About this task:
Determine how many lines of the listing below hold the string "height". Reply only with the number.

Records for this exercise:
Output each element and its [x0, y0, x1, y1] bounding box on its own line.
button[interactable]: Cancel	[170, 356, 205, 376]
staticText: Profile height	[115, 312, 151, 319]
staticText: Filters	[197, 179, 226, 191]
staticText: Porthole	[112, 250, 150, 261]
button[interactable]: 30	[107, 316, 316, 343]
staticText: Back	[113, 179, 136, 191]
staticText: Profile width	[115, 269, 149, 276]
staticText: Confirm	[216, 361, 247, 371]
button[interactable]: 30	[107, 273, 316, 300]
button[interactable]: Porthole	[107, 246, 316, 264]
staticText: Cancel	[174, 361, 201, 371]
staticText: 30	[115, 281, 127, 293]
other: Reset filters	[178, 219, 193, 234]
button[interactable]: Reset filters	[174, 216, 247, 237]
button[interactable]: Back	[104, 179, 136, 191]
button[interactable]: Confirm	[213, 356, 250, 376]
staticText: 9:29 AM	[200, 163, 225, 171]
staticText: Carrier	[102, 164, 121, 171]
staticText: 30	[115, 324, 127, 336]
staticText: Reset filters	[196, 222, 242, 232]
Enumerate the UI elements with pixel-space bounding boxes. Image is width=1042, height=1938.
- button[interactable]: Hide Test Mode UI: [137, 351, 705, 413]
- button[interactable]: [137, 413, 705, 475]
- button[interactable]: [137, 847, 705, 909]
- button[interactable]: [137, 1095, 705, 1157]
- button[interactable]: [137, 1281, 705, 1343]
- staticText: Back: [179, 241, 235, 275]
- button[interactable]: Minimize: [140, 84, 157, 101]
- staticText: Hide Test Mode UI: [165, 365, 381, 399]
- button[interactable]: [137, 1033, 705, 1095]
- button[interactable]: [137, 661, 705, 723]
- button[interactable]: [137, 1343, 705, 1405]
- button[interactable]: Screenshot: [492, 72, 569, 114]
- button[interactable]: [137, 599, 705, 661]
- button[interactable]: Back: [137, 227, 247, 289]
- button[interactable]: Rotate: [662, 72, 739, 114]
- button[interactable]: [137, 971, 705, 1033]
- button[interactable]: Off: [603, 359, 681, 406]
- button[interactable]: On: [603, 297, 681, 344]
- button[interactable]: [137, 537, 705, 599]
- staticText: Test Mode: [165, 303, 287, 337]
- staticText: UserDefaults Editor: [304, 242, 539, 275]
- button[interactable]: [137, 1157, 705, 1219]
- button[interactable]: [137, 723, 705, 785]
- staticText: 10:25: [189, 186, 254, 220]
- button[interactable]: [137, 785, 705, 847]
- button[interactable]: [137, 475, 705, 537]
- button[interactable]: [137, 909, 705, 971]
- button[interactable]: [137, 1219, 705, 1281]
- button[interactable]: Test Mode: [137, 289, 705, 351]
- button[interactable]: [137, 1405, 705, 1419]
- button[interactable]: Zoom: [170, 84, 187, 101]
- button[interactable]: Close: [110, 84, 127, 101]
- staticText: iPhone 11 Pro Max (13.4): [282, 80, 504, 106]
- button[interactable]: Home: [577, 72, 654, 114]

Answer section:
2